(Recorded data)
┄┄┄┄┄┄
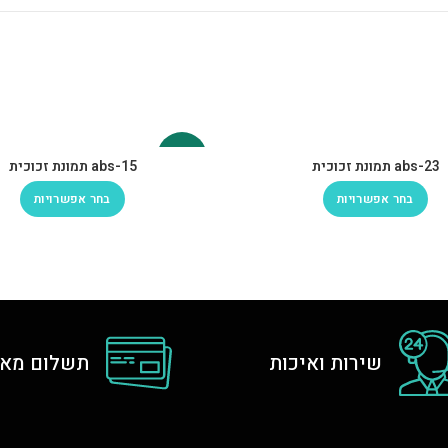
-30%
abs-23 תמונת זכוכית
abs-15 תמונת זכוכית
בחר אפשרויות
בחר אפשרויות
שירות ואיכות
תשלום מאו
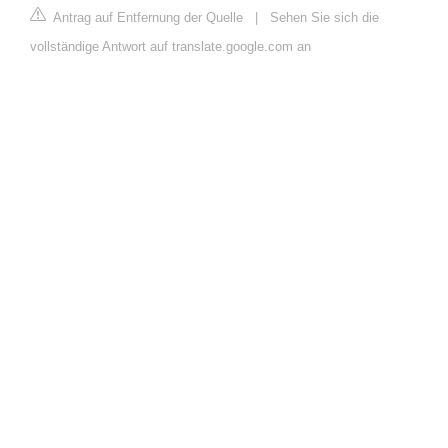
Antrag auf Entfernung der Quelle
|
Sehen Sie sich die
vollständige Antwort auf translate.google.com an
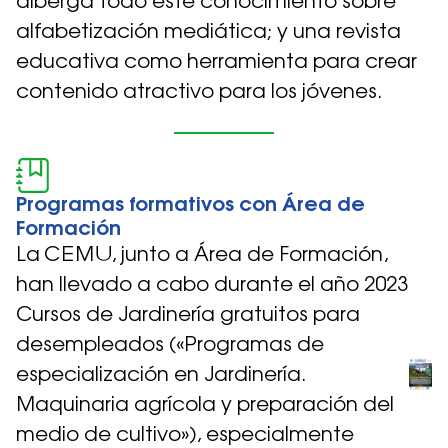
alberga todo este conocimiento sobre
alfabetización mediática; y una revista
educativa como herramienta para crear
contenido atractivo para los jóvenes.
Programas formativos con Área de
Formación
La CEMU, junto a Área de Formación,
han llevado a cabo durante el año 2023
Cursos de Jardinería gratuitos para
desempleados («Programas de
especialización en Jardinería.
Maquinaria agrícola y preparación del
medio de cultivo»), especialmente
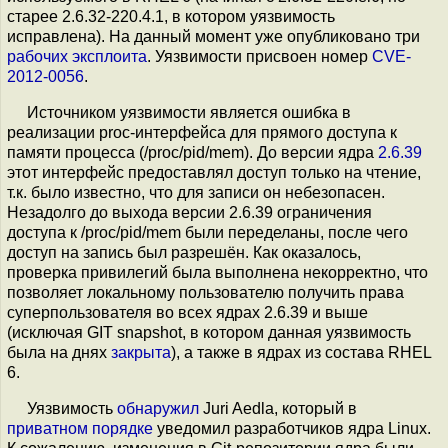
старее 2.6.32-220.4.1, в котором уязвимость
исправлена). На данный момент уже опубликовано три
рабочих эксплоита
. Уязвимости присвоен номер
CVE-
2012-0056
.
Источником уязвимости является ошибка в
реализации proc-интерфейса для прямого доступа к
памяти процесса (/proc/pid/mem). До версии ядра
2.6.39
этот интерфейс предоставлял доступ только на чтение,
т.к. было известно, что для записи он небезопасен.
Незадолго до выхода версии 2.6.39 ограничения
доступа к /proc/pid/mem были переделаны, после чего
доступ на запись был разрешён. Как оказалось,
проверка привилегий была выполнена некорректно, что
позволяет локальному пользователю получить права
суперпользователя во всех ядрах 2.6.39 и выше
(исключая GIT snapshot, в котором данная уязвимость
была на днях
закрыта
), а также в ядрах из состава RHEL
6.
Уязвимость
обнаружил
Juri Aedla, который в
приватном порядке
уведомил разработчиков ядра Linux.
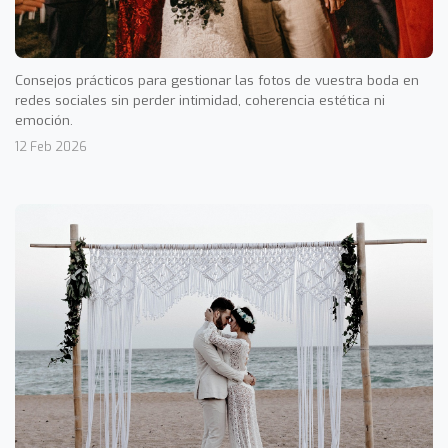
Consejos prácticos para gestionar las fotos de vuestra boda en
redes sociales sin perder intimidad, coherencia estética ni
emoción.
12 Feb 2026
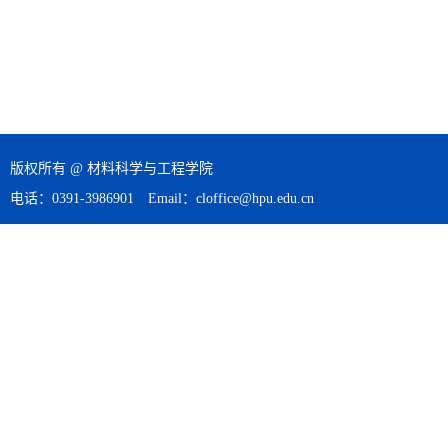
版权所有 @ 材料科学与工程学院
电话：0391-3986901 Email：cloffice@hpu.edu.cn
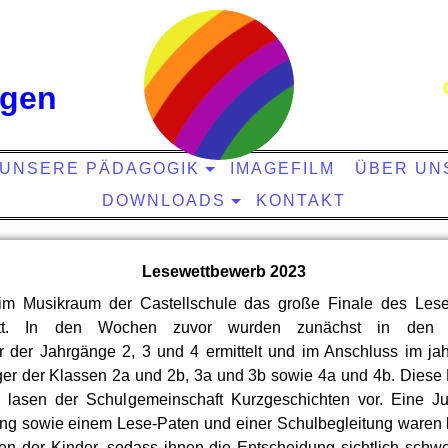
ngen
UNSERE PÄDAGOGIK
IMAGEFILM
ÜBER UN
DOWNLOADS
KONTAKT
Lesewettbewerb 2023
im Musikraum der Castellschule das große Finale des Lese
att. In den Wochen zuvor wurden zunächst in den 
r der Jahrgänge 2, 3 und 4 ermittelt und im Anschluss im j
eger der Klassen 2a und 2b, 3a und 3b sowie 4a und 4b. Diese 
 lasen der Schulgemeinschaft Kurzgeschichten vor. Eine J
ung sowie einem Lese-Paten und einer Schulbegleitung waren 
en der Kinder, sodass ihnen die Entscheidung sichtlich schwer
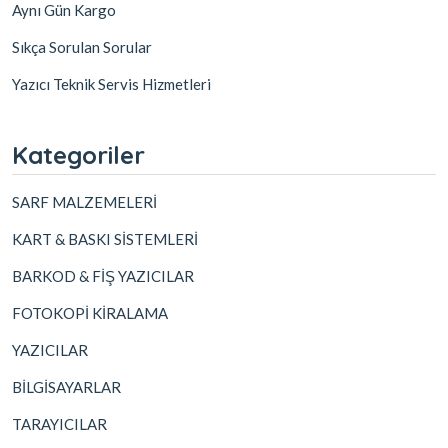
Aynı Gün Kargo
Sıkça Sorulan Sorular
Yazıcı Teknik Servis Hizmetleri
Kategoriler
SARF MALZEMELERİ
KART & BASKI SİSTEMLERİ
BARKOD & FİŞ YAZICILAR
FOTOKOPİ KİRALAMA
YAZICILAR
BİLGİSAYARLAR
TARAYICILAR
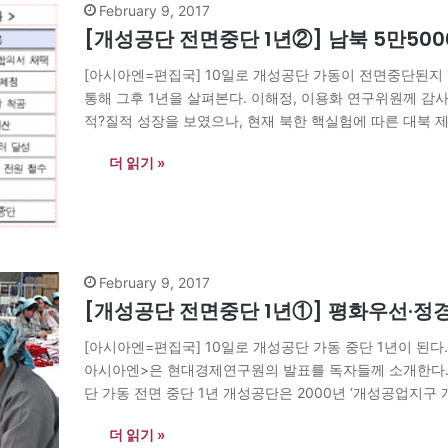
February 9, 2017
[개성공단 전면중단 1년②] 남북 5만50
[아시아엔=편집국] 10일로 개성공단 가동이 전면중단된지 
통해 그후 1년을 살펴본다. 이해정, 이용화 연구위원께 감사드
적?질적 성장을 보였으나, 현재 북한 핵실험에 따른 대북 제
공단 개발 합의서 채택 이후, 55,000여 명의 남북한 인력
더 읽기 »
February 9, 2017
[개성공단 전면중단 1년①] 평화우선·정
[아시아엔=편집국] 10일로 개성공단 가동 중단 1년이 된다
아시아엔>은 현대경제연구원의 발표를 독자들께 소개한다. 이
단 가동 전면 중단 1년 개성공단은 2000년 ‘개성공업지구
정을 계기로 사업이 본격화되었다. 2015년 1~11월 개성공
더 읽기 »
┄┄┄┄┄┄
*REQUIRED WORK*:
Retype the data word for word, please, and keep the images out.

*RESPONSE FOR THIS EXERCISE*:
-30%
abs-23 תמונת זכוכית
abs-15 תמונת זכוכית
בחר אפשרויות
בחר אפשרויות
שירות ואיכות
תשלום מאו
Antrag auf Entfernung der Quelle
|
Sehen Sie sich die
vollständige Antwort auf translate.google.com an
alberga todo este conocimiento sobre
alfabetización mediática; y una revista
educativa como herramienta para crear
contenido atractivo para los jóvenes.
Programas formativos con Área de
Formación
La CEMU, junto a Área de Formación,
han llevado a cabo durante el año 2023
Cursos de Jardinería gratuitos para
desempleados («Programas de
especialización en Jardinería.
Maquinaria agrícola y preparación del
medio de cultivo»), especialmente
старее 2.6.32-220.4.1, в котором уязвимость
исправлена). На данный момент уже опубликовано три
рабочих эксплоита
. Уязвимости присвоен номер
CVE-
2012-0056
.
Источником уязвимости является ошибка в
реализации proc-интерфейса для прямого доступа к
памяти процесса (/proc/pid/mem). До версии ядра
2.6.39
этот интерфейс предоставлял доступ только на чтение,
т.к. было известно, что для записи он небезопасен.
Незадолго до выхода версии 2.6.39 ограничения
доступа к /proc/pid/mem были переделаны, после чего
доступ на запись был разрешён. Как оказалось,
проверка привилегий была выполнена некорректно, что
позволяет локальному пользователю получить права
суперпользователя во всех ядрах 2.6.39 и выше
(исключая GIT snapshot, в котором данная уязвимость
была на днях
закрыта
), а также в ядрах из состава RHEL
6.
Уязвимость
обнаружил
Juri Aedla, который в
приватном порядке
уведомил разработчиков ядра Linux.
Consejos prácticos para gestionar las fotos de vuestra boda en
redes sociales sin perder intimidad, coherencia estética ni
emoción.
12 Feb 2026
版权所有 @ 材料科学与工程学院
电话：0391-3986901 Email：cloffice@hpu.edu.cn
ngen
UNSERE PÄDAGOGIK
IMAGEFILM
ÜBER UN
DOWNLOADS
KONTAKT
Lesewettbewerb 2023
im Musikraum der Castellschule das große Finale des Lese
att. In den Wochen zuvor wurden zunächst in den 
r der Jahrgänge 2, 3 und 4 ermittelt und im Anschluss im j
eger der Klassen 2a und 2b, 3a und 3b sowie 4a und 4b. Diese 
 lasen der Schulgemeinschaft Kurzgeschichten vor. Eine J
ung sowie einem Lese-Paten und einer Schulbegleitung waren 
en der Kinder, sodass ihnen die Entscheidung sichtlich schwer
Aynı Gün Kargo
Sıkça Sorulan Sorular
Yazıcı Teknik Servis Hizmetleri
Kategoriler
SARF MALZEMELERİ
KART & BASKI SİSTEMLERİ
BARKOD & FİŞ YAZICILAR
FOTOKOPİ KİRALAMA
YAZICILAR
BİLGİSAYARLAR
TARAYICILAR
February 9, 2017
[개성공단 전면중단 1년②] 남북 5만50
[아시아엔=편집국] 10일로 개성공단 가동이 전면중단된지 
통해 그후 1년을 살펴본다. 이해정, 이용화 연구위원께 감사드
적?질적 성장을 보였으나, 현재 북한 핵실험에 따른 대북 제
공단 개발 합의서 채택 이후, 55,000여 명의 남북한 인력
더 읽기 »
February 9, 2017
[개성공단 전면중단 1년①] 평화우선·정
[아시아엔=편집국] 10일로 개성공단 가동 중단 1년이 된다
아시아엔>은 현대경제연구원의 발표를 독자들께 소개한다. 이
단 가동 전면 중단 1년 개성공단은 2000년 ‘개성공업지구
정을 계기로 사업이 본격화되었다. 2015년 1~11월 개성공
더 읽기 »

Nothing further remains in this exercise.